Adjust ports and server names accordingly. The server.name setting should be the full hostname that is accessible by the browser. For example, if your Nginx proxy server is called as nginx.company.com, set the server.name property as “nginx.company.com”. If for some reason you are using non-standard ports (not 80 or not 443), adjust the port values in the above.
After making changes to testlab.properties file, please restart GlassFish to make sure the settings are taken in effect.

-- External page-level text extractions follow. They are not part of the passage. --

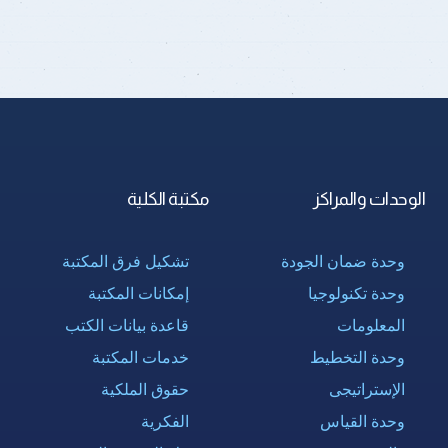
الوحدات والمراكز
مكتبة الكلية
وحدة ضمان الجودة
تشكيل فرق المكتبة
وحدة تكنولوجيا
إمكانات المكتبة
المعلومات
قاعدة بيانات الكتب
وحدة التخطيط
خدمات المكتبة
الإستراتيجى
حقوق الملكية
وحدة القياس
الفكرية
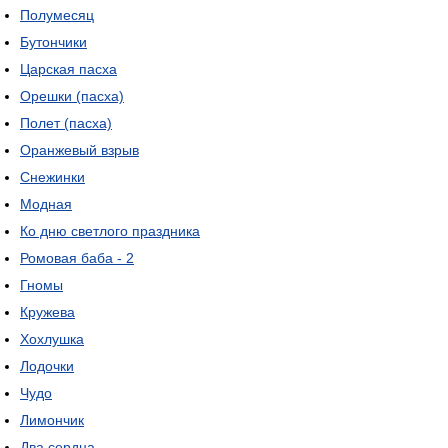
Полумесяц
Бутончики
Царская пасха
Орешки (пасха)
Полет (пасха)
Оранжевый взрыв
Снежинки
Модная
Ко дню светлого праздника
Ромовая баба - 2
Гномы
Кружева
Хохлушка
Лодочки
Чудо
Лимончик
Два сердца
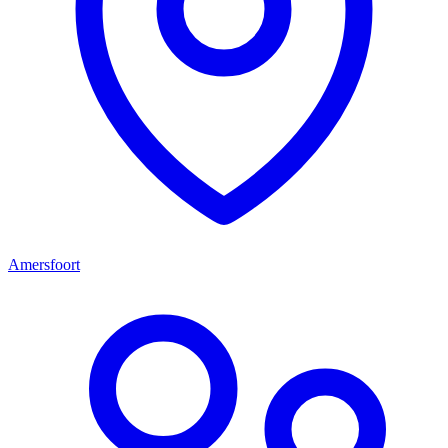
Amersfoort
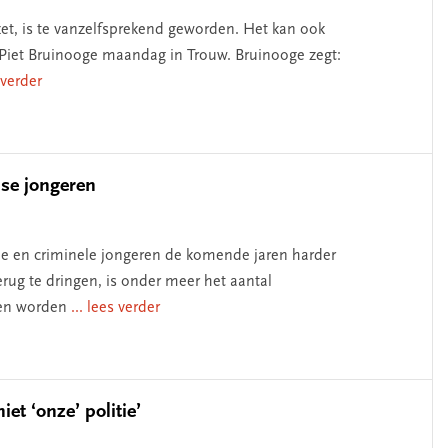
zet, is te vanzelfsprekend geworden. Het kan ook
Piet Bruinooge maandag in Trouw. Bruinooge zegt:
s verder
mse jongeren
e en criminele jongeren de komende jaren harder
erug te dringen, is onder meer het aantal
 en worden
... lees verder
iet ‘onze’ politie’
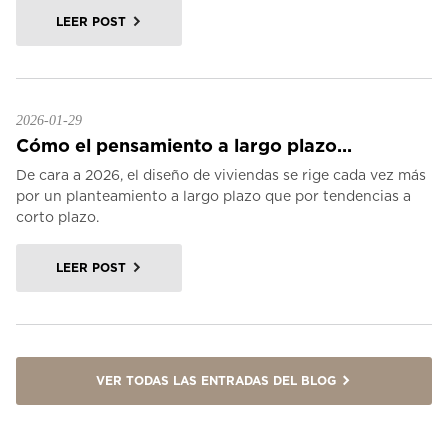
LEER POST
2026-01-29
Cómo el pensamiento a largo plazo...
De cara a 2026, el diseño de viviendas se rige cada vez más
por un planteamiento a largo plazo que por tendencias a
corto plazo.
LEER POST
VER TODAS LAS ENTRADAS DEL BLOG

GlassFish HTTP listener setup
Make sure that the GlassFish running Testlab is configured to listen to the HTTP port the above setup was configured to forward the traffic to. In addition, disable GZIP compression from the endpoint (if enabled) by editing ../domain1/config/domain.xml file:
Change compression=”off” if enabled in:
... <http xpowered-by="false" max-post-size-bytes="22020096" default-virtual-server="server" max-connections="250" compression="off" compressable-mime-type="text/html,text/xml,text/plain,text/javascript,application/javascript,text/css"> ...
Restart GlassFish if any changes are made.
Activate Nginx site
Activate the created testlabproxy site and remove the default site with
# cd /etc/nginx/sites-enabled # ln -s /etc/nginx/sites-available/testlabproxy testlabproxy # rm default # /etc/init.d/nginx start
Nginx is now listening to 80 and 443 ports and redirects all non-SSL traffic over to SSL. To finalize configuration, make sure to set up a firewall to block all needed ports (other ports than 80 and 443).